Prompt:
Please copy out the entries below exactly, beginning with the line that contains "応募フォームはこちら (932, 748)" and ending with the line that contains "業界未経験の方へ (404, 91)", and include nothing outside that span.

Material provided:
[Start of section]

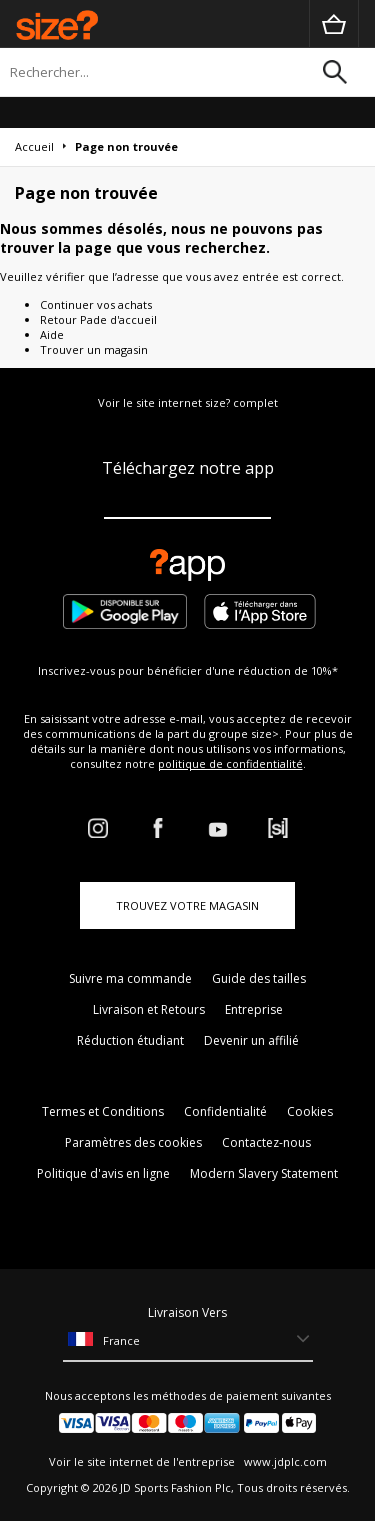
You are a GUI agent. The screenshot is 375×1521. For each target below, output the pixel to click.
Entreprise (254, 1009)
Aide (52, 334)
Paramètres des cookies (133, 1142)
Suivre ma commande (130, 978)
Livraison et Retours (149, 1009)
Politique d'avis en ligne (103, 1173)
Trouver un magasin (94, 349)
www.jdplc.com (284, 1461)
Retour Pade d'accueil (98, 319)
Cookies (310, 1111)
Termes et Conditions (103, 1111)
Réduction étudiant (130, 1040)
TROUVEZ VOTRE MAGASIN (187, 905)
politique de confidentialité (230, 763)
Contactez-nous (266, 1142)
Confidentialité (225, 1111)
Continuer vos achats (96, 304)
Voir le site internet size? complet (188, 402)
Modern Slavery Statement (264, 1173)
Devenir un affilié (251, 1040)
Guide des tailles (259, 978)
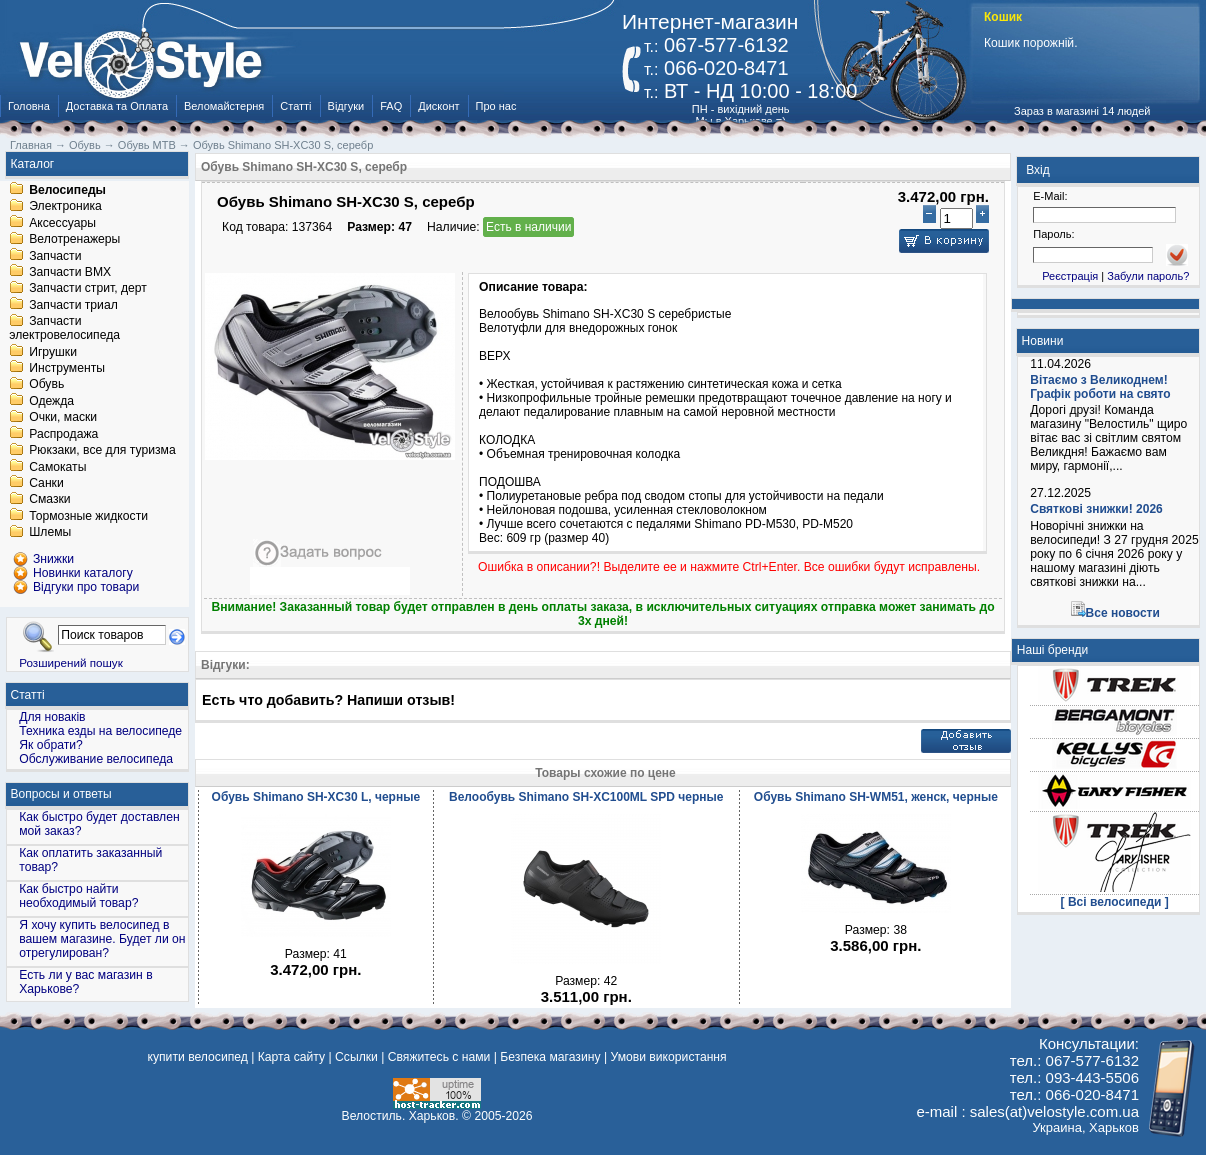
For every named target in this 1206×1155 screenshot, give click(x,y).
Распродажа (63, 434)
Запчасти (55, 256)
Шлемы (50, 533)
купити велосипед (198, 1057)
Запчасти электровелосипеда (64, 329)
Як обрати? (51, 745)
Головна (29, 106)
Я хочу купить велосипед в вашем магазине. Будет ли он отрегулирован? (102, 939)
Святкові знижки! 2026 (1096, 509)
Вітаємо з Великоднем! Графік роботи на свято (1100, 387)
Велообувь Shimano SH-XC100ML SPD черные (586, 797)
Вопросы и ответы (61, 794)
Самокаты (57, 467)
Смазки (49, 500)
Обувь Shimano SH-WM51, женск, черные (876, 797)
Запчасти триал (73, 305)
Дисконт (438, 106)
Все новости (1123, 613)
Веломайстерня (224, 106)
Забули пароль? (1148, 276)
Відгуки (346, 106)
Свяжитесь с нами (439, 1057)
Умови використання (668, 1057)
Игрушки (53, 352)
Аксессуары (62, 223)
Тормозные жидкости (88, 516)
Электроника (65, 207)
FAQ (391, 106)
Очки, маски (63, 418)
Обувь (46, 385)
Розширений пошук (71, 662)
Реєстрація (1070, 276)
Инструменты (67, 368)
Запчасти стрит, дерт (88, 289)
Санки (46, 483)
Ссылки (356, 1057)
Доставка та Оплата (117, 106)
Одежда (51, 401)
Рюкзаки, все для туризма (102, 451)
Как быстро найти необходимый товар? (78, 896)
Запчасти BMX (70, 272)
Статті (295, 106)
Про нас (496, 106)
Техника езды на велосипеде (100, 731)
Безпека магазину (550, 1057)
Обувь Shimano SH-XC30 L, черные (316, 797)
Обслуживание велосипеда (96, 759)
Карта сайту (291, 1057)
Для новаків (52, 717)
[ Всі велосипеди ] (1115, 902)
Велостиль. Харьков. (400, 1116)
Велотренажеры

[End of section]
[Start of section]

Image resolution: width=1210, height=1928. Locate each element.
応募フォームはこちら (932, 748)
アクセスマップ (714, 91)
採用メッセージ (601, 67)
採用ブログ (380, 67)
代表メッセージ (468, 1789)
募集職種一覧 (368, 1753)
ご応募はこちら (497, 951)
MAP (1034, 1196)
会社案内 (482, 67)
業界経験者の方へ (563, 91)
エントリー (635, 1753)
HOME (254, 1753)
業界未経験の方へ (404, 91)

[End of section]
[Start of section]

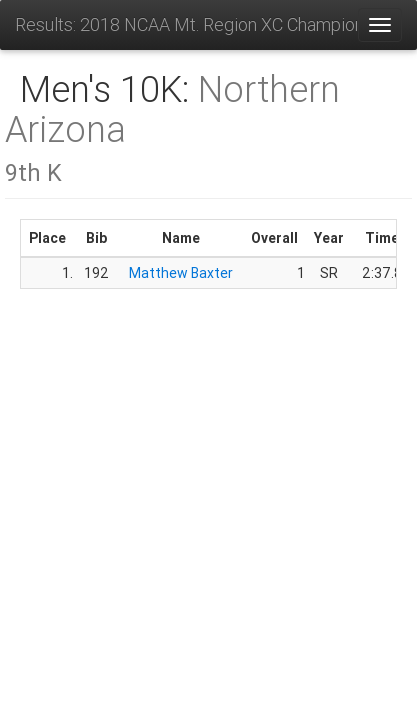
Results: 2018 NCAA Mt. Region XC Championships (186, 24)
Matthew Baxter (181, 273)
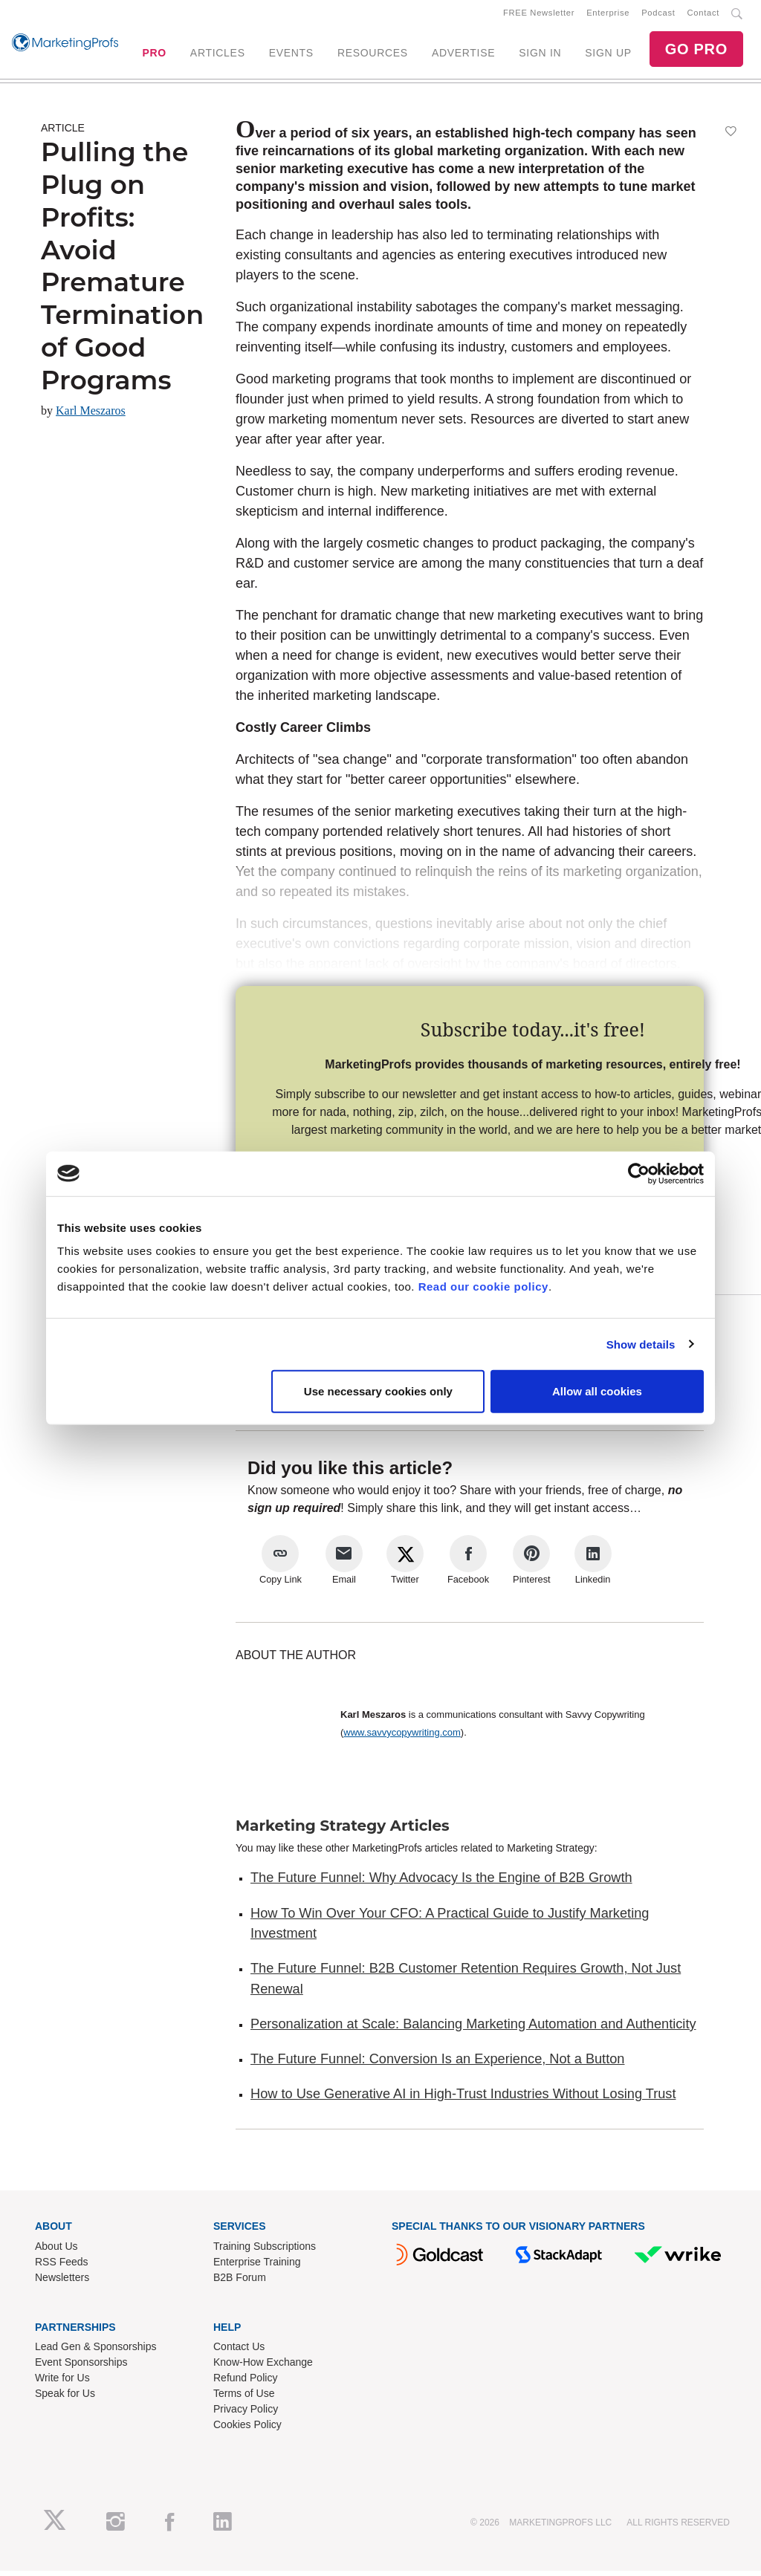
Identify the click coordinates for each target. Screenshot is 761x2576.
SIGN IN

[End of section]

Response to the exercise:
応募フォームはこちら (932, 748)
アクセスマップ (714, 91)
採用メッセージ (601, 67)
採用ブログ (380, 67)
代表メッセージ (468, 1789)
募集職種一覧 (368, 1753)
ご応募はこちら (497, 951)
MAP (1034, 1196)
会社案内 (482, 67)
業界経験者の方へ (563, 91)
エントリー (635, 1753)
HOME (254, 1753)
業界未経験の方へ (404, 91)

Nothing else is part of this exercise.